Technology giants will take center stage after markets close, with Apple, Facebook, Amazon.com and Google's parent company Alphabet set to release their latest financial results. Those reports will show how tech companies are weathering the economic downturn and may even be benefiting from the lockdown measures, and offer insights into whether the Nasdaq Composite Index's recent rally may be sustained.
"We would say that the results will look more positive than the rest of the market, but a caveat is that expectations are higher as a result," said Raj Shant, a portfolio specialist at an affiliate of PGIM Group. "One overriding factor benefiting tech names is that the digitization of society has been pulled forward by at least a couple of years due to the lockdowns."
The U.S. economy shrank 32.9% in the three months that ended June 30, according to initial estimates from the Commerce Department. This is a little less than economists' forecasts, which were projecting a fall at a seasonally adjusted annual rate of 34.7% during the period. The figures provide a view into the disruption to the economy in the months with the most stringent lockdowns.
"The sense of the catastrophe and the realization around what happened is a powerful force. It may have some impact on consumption and politics, " said Sebastien Galy, a macro strategist at Nordea Asset Management.
The scope of the economic damage may also force U.S. lawmakers to come together faster on the terms of a fresh stimulus bill, he said.
The latest tally of weekly unemployment claims showed that 1.434 million people filed for benefits in the week ended July 25, up from 1.416 million in the previous week, suggesting the recovery in the labor market may be faltering.

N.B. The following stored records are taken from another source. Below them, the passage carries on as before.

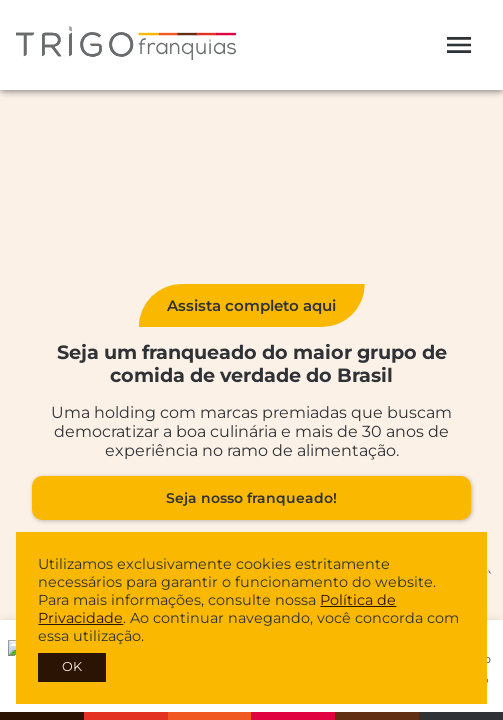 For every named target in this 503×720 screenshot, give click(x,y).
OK (72, 666) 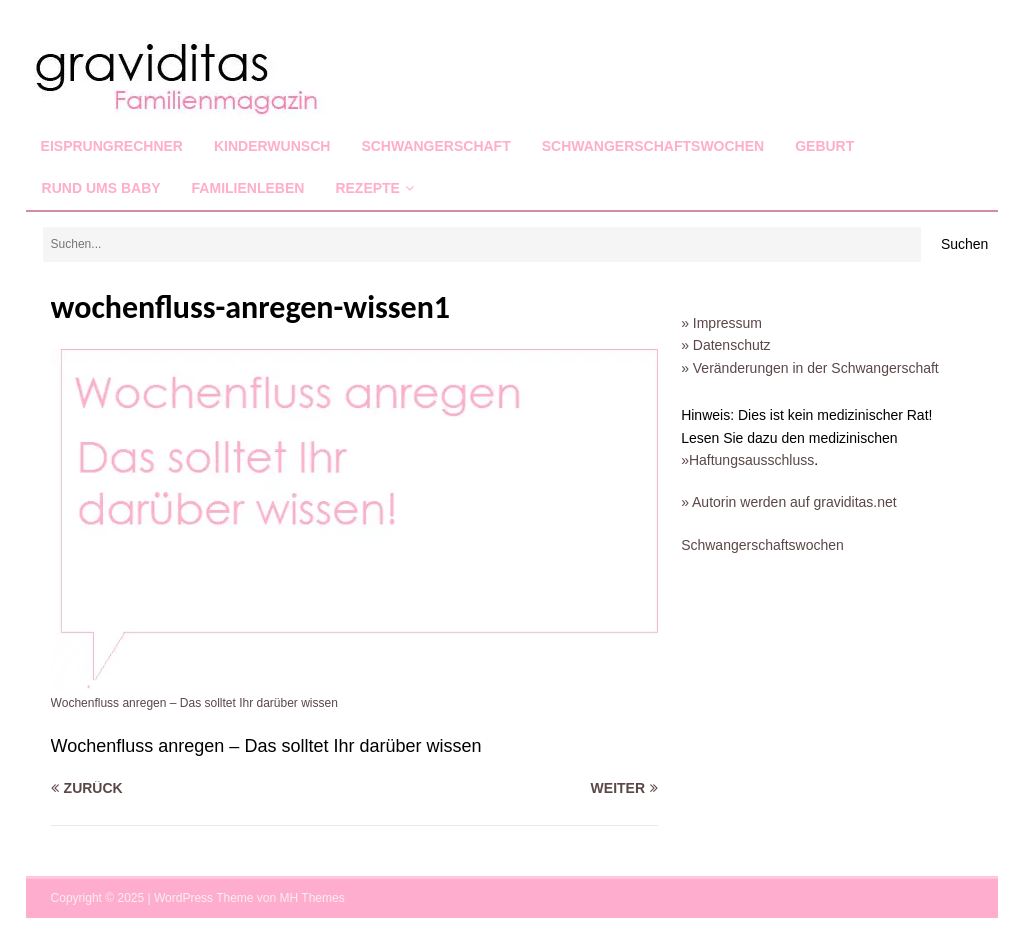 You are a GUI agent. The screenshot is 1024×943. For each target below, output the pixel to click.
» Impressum (721, 323)
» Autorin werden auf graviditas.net (789, 502)
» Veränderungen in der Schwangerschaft (810, 368)
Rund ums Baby (101, 188)
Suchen (964, 244)
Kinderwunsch (272, 146)
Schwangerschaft (435, 146)
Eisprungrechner (112, 146)
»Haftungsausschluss (747, 460)
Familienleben (248, 188)
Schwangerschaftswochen (653, 146)
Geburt (824, 146)
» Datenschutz (726, 345)
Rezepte (367, 188)
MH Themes (312, 898) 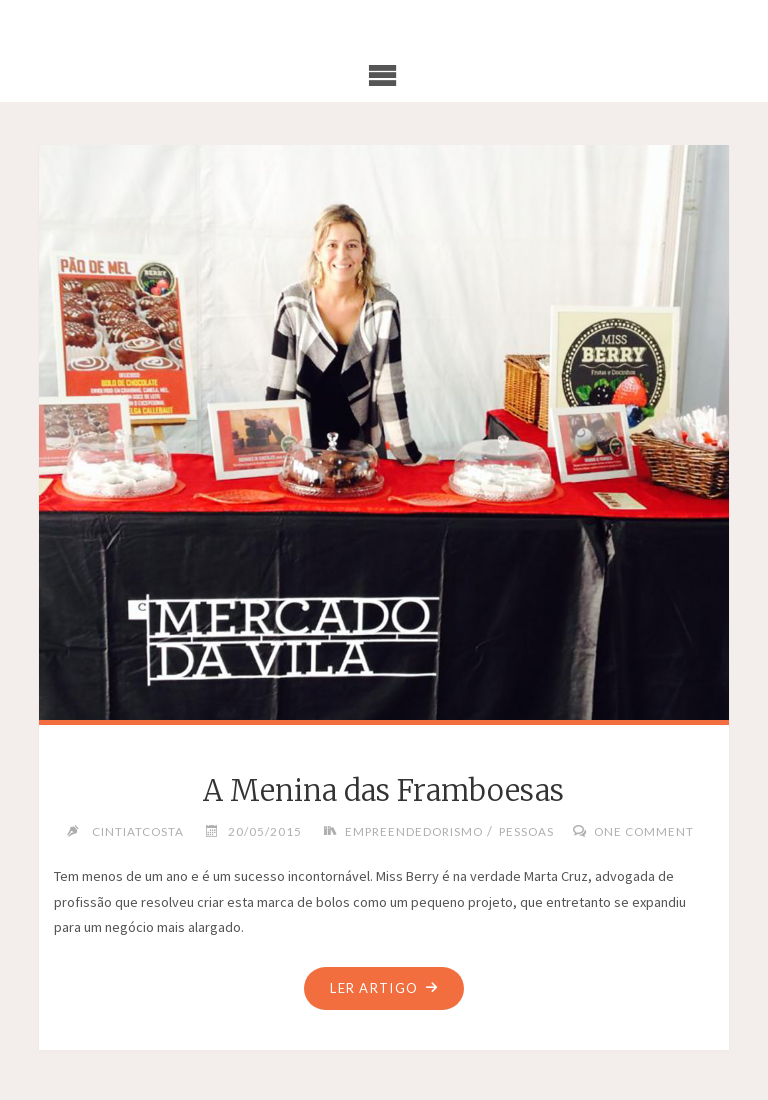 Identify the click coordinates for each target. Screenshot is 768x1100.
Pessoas (526, 831)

The rise in infection rates across parts of the U.S. has forced some states and businesses to introduce fresh restrictions on commercial activity, which is expected to lead to a rise in unemployment.

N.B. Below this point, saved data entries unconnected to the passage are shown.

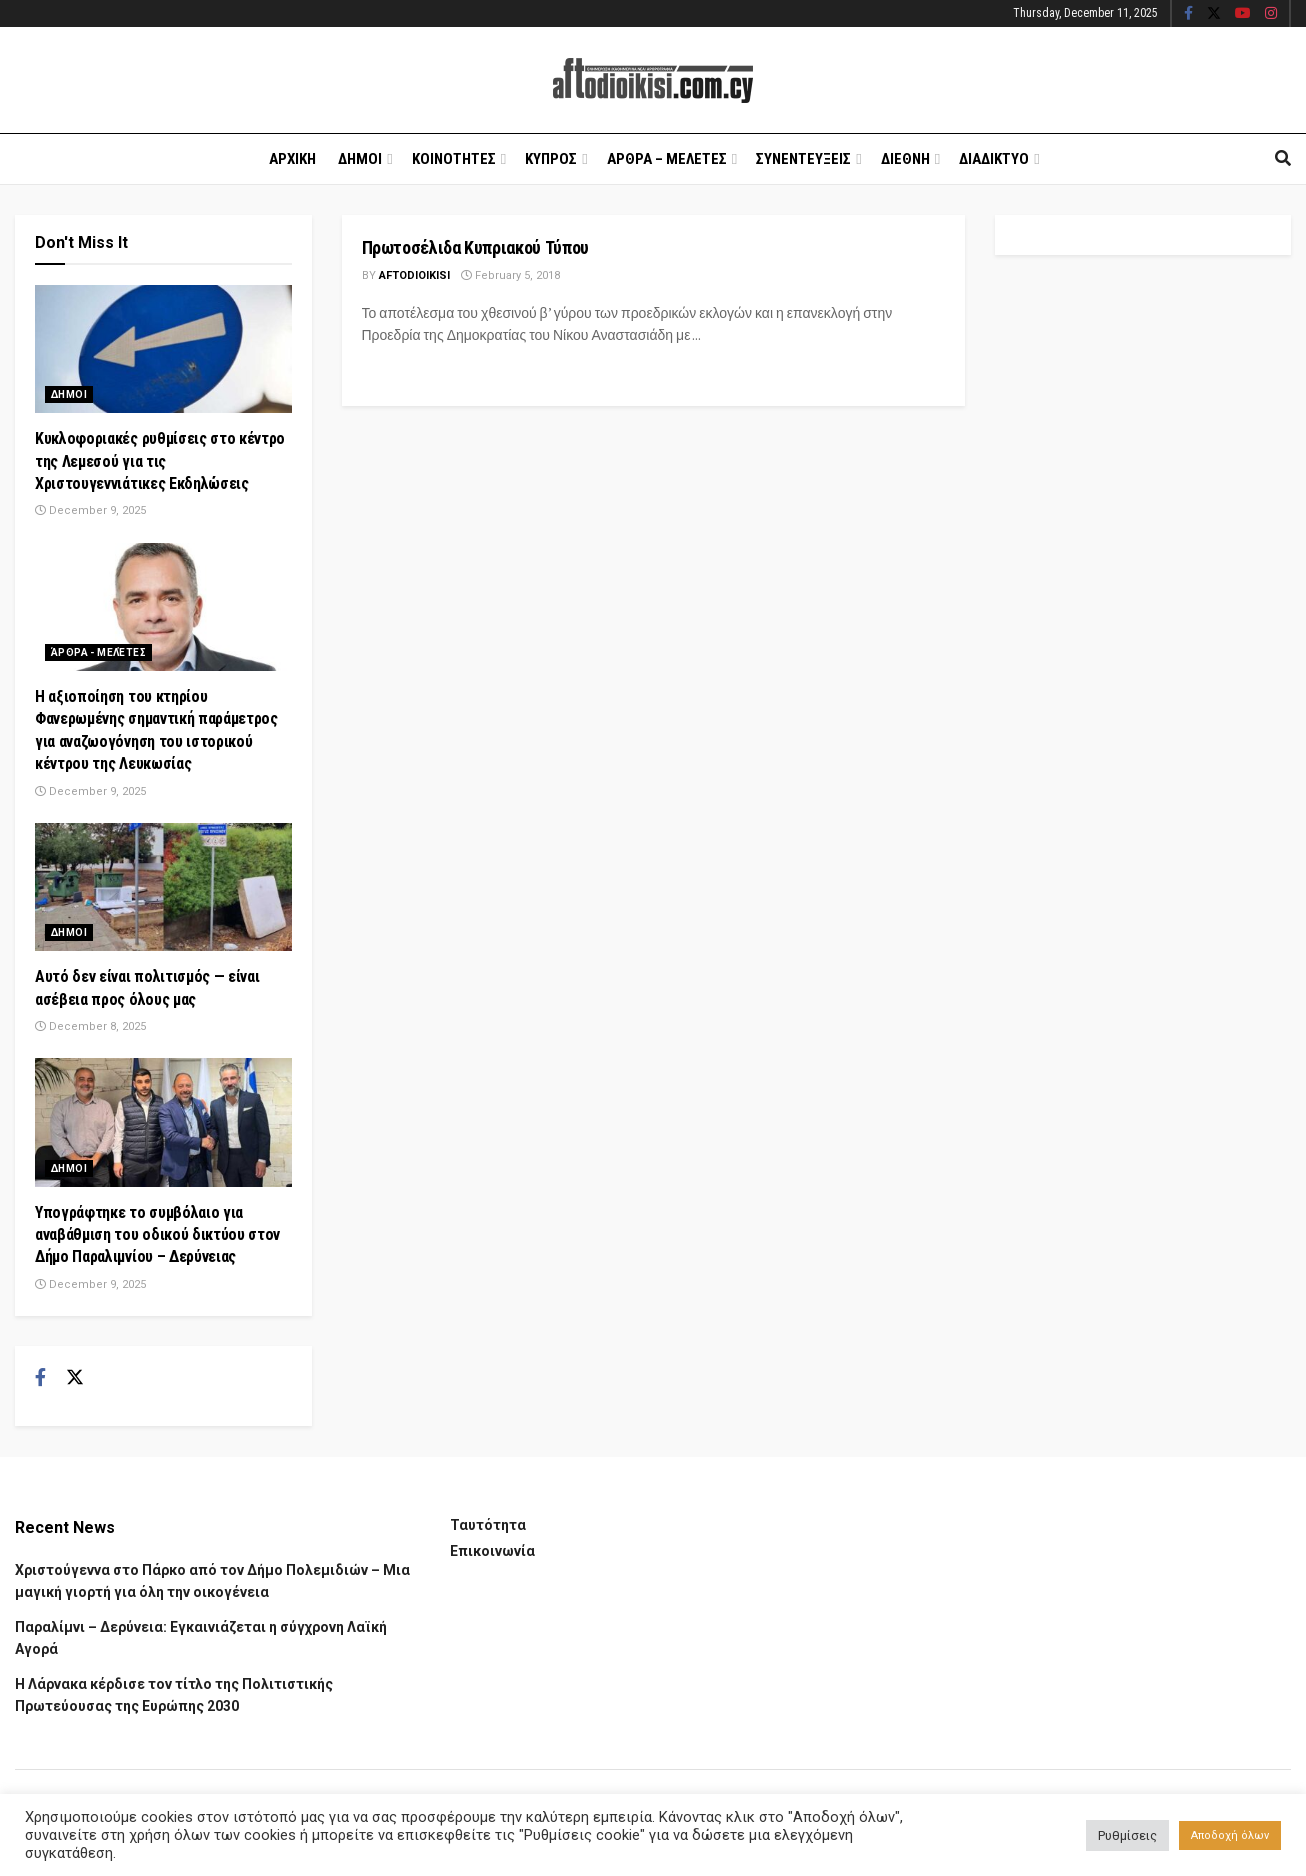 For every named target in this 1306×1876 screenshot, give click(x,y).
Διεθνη (905, 159)
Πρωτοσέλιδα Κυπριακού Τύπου (475, 247)
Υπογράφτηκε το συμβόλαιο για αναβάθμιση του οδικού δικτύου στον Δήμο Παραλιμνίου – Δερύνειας (157, 1235)
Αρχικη (292, 159)
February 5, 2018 (510, 275)
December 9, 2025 (90, 510)
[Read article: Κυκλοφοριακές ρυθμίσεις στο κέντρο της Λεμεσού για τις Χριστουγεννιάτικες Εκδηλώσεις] (163, 349)
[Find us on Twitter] (75, 1378)
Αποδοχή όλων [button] (1230, 1835)
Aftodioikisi (414, 275)
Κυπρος (551, 159)
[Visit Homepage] (653, 80)
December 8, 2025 (90, 1026)
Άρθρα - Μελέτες (98, 652)
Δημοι (360, 159)
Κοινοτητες (454, 159)
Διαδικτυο (994, 159)
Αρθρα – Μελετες (667, 159)
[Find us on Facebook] (40, 1378)
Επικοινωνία (492, 1551)
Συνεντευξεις (803, 159)
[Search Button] (1283, 159)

Treasury prices rose, with the yield on the benchmark 10-year bond slipping to 0.542%, from 0.578% on Wednesday. The U.S. dollar edged up 0.3%, but continued to hover near a 2-year low.
Germany reported that its economy contracted the most on record, shrinking 10.1% in the second quarter. The country's benchmark stock index, the DAX, retreated 2.6% and was the worst performer among European equity markets.

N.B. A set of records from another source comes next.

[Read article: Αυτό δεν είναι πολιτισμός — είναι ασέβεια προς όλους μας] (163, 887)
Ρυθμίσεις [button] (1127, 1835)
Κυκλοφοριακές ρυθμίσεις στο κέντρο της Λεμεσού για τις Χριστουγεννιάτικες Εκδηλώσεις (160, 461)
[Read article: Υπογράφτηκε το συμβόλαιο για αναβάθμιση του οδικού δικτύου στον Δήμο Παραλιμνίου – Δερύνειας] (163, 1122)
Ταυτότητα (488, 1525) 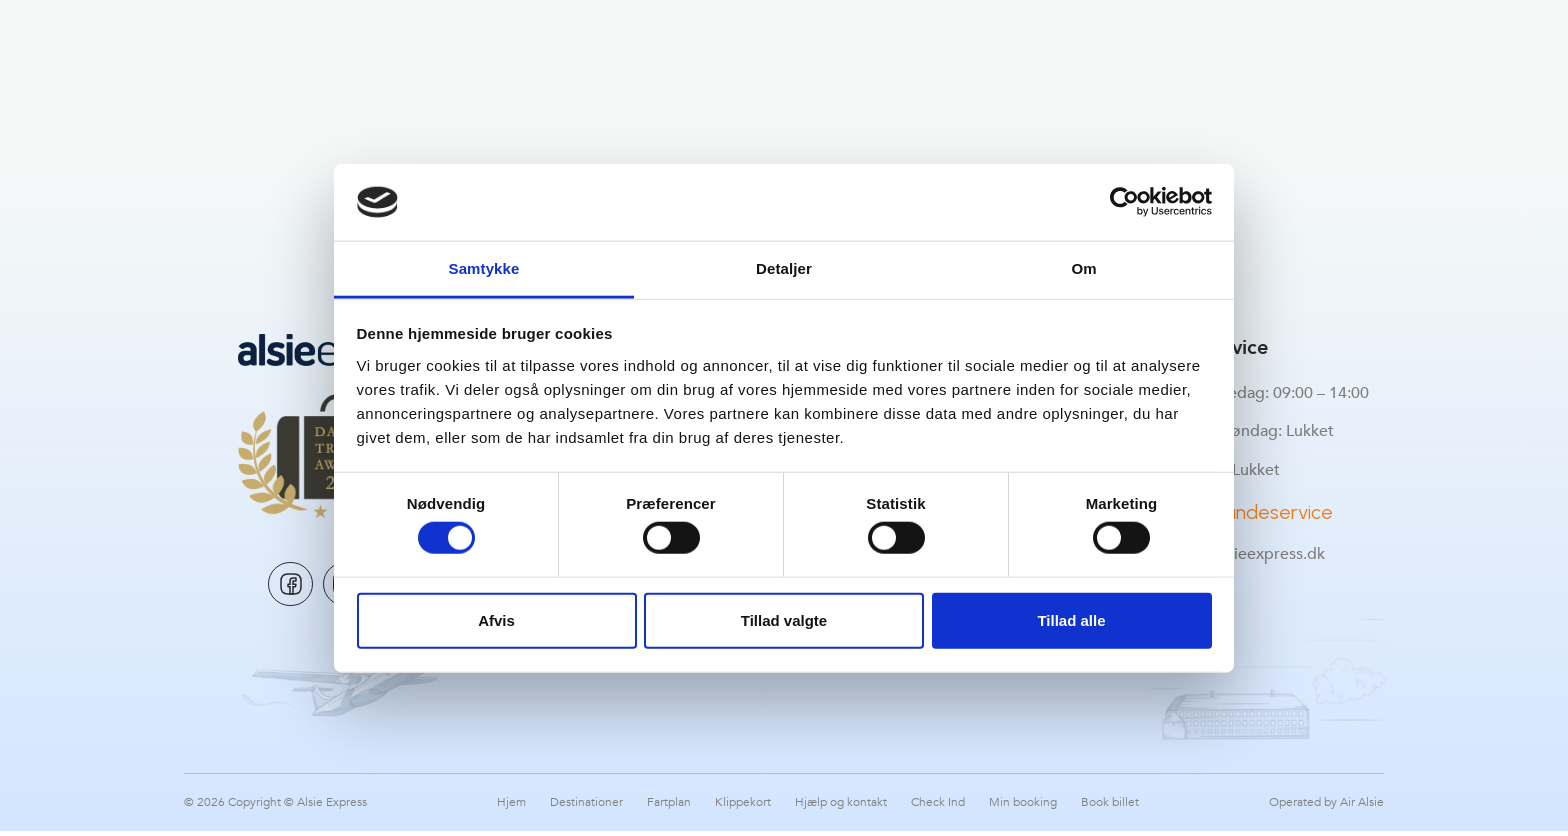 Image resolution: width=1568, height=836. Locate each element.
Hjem (511, 807)
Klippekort (743, 807)
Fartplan (669, 807)
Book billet (1110, 807)
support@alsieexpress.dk (1234, 554)
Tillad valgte (784, 619)
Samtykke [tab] (484, 268)
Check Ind (938, 807)
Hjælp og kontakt (841, 807)
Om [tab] (1083, 268)
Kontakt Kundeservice (1238, 512)
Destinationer (586, 807)
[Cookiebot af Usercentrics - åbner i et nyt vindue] (1124, 202)
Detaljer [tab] (784, 268)
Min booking (1023, 807)
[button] (203, 45)
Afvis (496, 619)
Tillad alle (1071, 619)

Among European stocks, Volkswagen declined 6.5% in German trading after the automotive company posted a net loss for the second quarter and cut its dividend. Lloyds Banking Group dropped more than 8% in London after the lender unexpectedly posted a loss for the first half and increased the amount of money set aside to cover losses stemming from the pandemic's impact on the economy.
Brewing giant Anheuser-Busch InBev rose 4.8% after it said that its beer sales are picking up as lockdown measures are easing, with volumes rising in June. Airbus advanced 3.4% after it posted a net loss, but said it is focused on preserving cash in the second half of the year. It also said it still has too little visibility to give guidance for the full year.
Gold edged down after notching a record on Wednesday, ending an eight-day rising streak. It slipped 0.2%, trading at $1,949.60 per troy ounce.
In Asia, Hong Kong's Hang Seng Index fell 0.7% by the end of trading, and Japan's Nikkei 225 closed down 0.3%.